The Chicago Board Options Exchange (CBOE) and The Nasdaq Stock Market, Inc. have signed an agreement for CBOE to calculate and disseminate the CBOE NASDAQ 100 BuyWrite Index (BXN). The new index is calculated using options on the NASDAQ 100

By None

The Chicago Board Options Exchange (CBOE) and The Nasdaq Stock Market, Inc. have signed an agreement for CBOE to calculate and disseminate the CBOE NASDAQ-100 BuyWrite Index (BXN).

The new index is calculated using options on the NASDAQ-100 Index(r) (NDX) – a worldwide benchmark that tracks the performance of some of the largest non-financial companies listed on NASDAQ.

The new CBOE NASDAQ-100 BuyWrite Index (BXN) is a benchmark index that measures the performance of a theoretical portfolio that sells NASDAQ-100 Index (NDX) call options against a portfolio of the stocks included in the NASDAQ-100 Index. A “buy-write,” also called a covered call, generally is considered to be an investment strategy in which an investor buys a stock or a basket of stocks, and also sells (“writes”) call options that correspond to the stock or basket of stocks. This strategy can be used to enhance portfolio returns and reduce volatility.

“We are very pleased to partner with NASDAQ in offering this exciting new product,” said CBOE Chairman and CEO William J. Brodsky. “The NASDAQ-100 Index is one of the most recognized and widely followed indexes in the world, and by joining it with CBOE’s proprietary, buy-write methodology, we have created another tool that will provide portfolio managers and investors of all sizes with an important new benchmark against which to measure the performance of a buy-write strategy or fund.”

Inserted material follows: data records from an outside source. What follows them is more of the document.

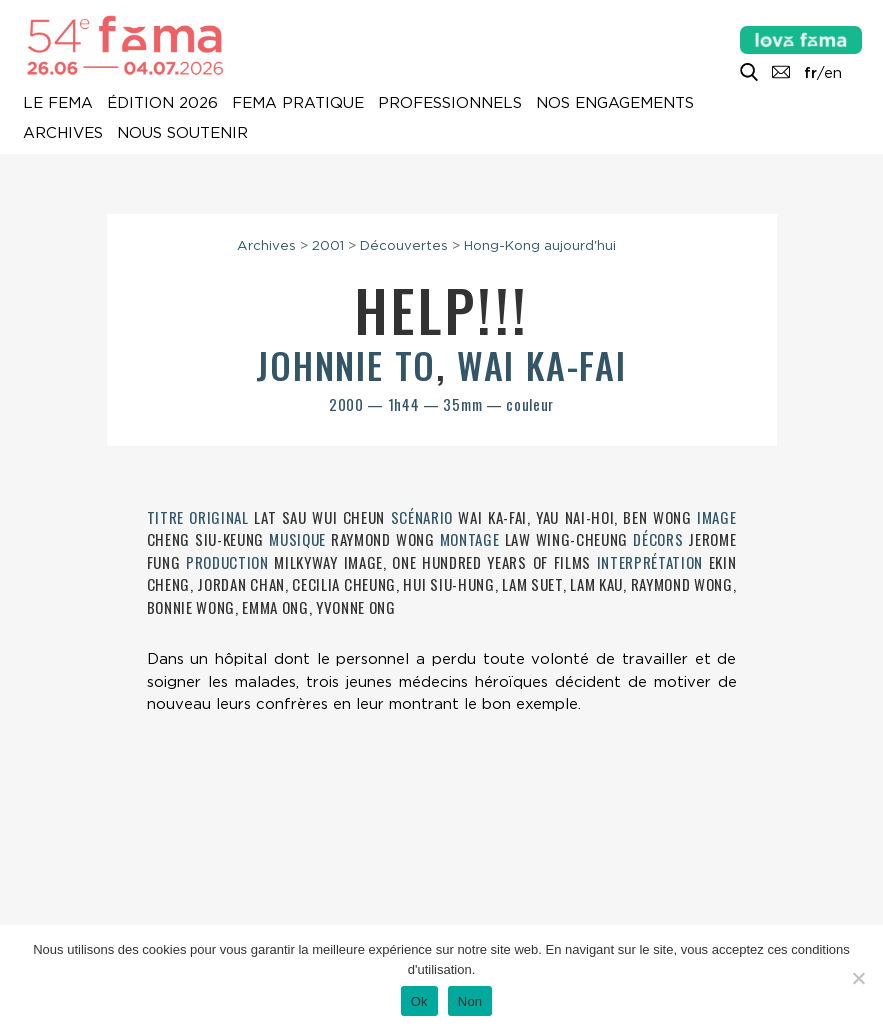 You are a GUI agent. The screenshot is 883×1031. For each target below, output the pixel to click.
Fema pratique (298, 104)
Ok (419, 1001)
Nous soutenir (182, 134)
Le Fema (58, 104)
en (833, 73)
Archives (63, 134)
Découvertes (404, 245)
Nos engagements (615, 104)
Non (470, 1001)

John Jacobs, Executive Vice President of NASDAQ Financial Products, said, “The CBOE NASDAQ-100 BuyWrite Index will give investors a strategic opportunity to use a product linked to a portfolio of industry-leading companies. This new benchmark has been developed in response to demand from a wide spectrum of industry interests who have a variety of risk preferences and return requirements.”